No doubt you, like most others, think the professorial life is all glamor, fame, leisure, wine, and women. That’s just what I wantyou to think with my frequent vacations and the fact there’s a good chance I might still be in my bathrobe at 3pm (working at home, mind you). Such perks do have their advantages.

Nevertheless, there’s nothing more mind-numbing than, at 1AM, correcting and editing writing assignments filled with basic grammar errors. I can’t help but wonder why my dear students didn’t learn sentence structure in high-school? Trying to teach basic writing skills–and taking the time to assign and correct writing assignments–may be the most important thing I do for my students. At least that’s what I tell myself. But it’s not what I thought I’d being doing when I got my PhD. Nor is it fun. Hour for hour, I’d prefer to be policing (does that bumper sticker exist?). So here’s to high-school English teachers… or at least the ones that teach good old-fashioned grammar.

And then, just when I start thinking of complaining, I think of what my dad always said about being a professor, “It beats real work!” And you can’t beat summers off.

[Update: here’s a great link from the comments section: Death to High-School English, by Kim Brooks.
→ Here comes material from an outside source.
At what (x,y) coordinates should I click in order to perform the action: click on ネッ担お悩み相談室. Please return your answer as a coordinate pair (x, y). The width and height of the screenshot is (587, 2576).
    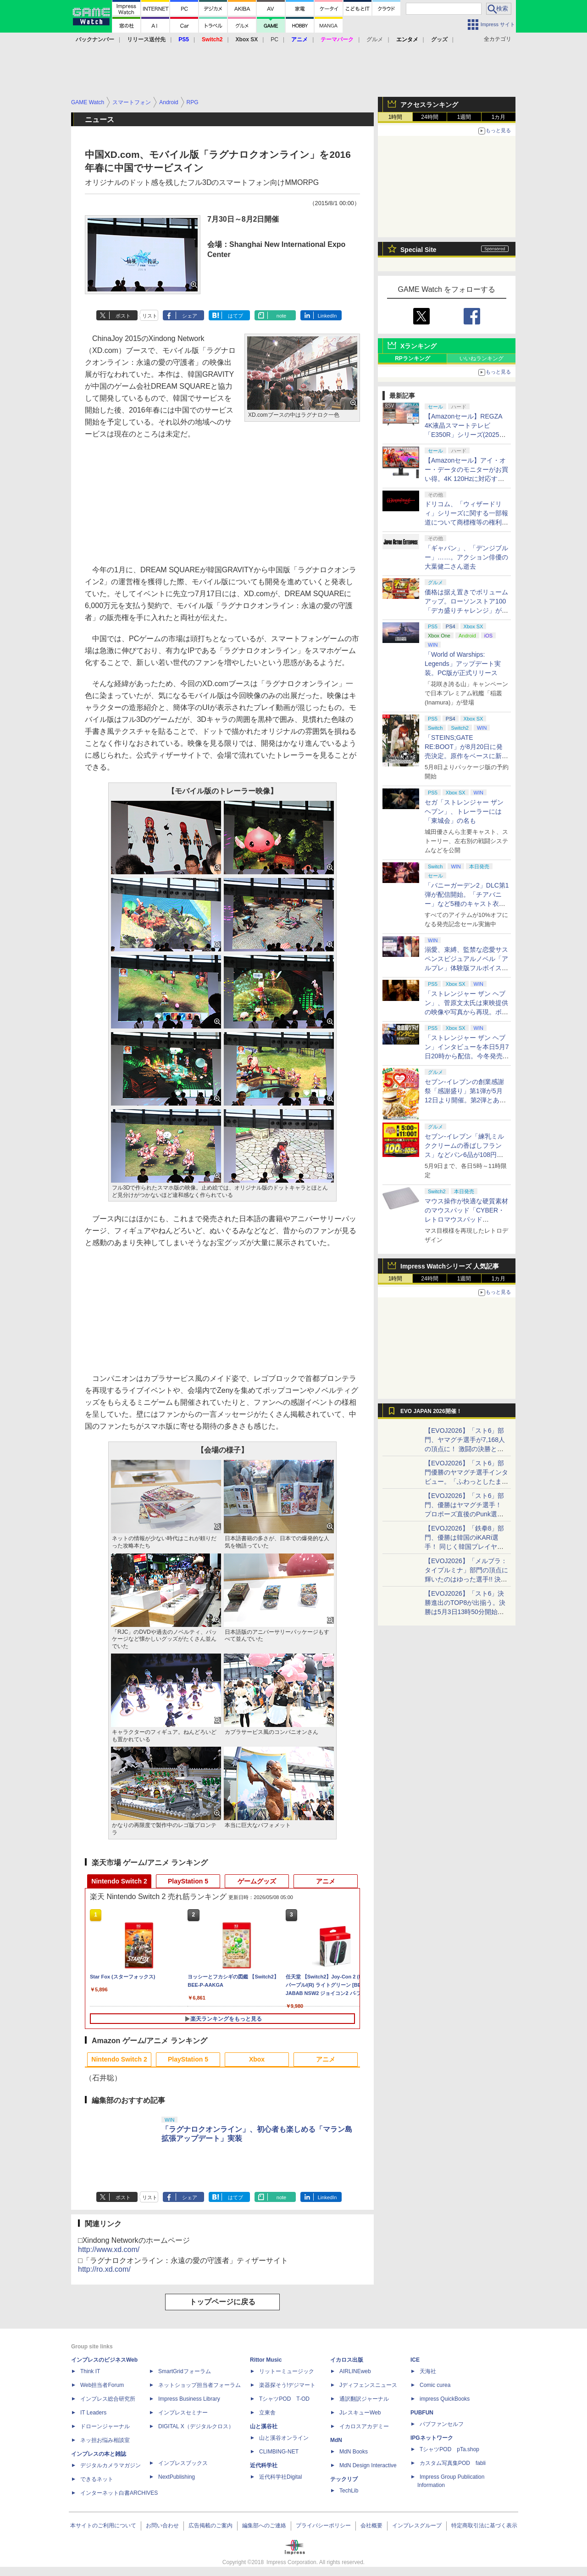     Looking at the image, I should click on (105, 2440).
And here’s my attempt at a solution: Grammar 101.]

4 thoughts on ““This damn job could be work”

  1. Have you seen this article in Salon? "Death to High School English"
    salon.com/life/feature/2011/05/10/death_to_high_school_english

  2. That's great! Hits the nail on the head.

    And even goes to my high-school, which taught me to write very well, thank you very much. But I graduated in 1989. I had good English teachers three out of four years.

    I only remember one teacher, a middle-school teacher, who taught grammar the old-fashioned way. But I was 13 and not ready for her. I hated it so much that I managed to get transferred to a difference English class where the peppy young teacher, in class, had routine breakdowns (pretty big ones).

    It also helped that I had parents who wrote and took writing seriously.

  3. I noticed that you end sentences with prepositions (i.e. to) and linking verbs (i.e. is). Technically speaking, that is not correct.

  4. Blogger went down for a few days. Upon return, all the comments were stripped from recent posts (ie: this one).

    But to he who criticized my ending sentences in prepositions… you've got to be kidding! There's a difference between writing in proper English (writing in complete sentences and observing subject-verb agreement) and following arbitrary grammar rules invented by 19th-century Latin freaks. The latter, to quote Churchill, is something up with which I shall not put.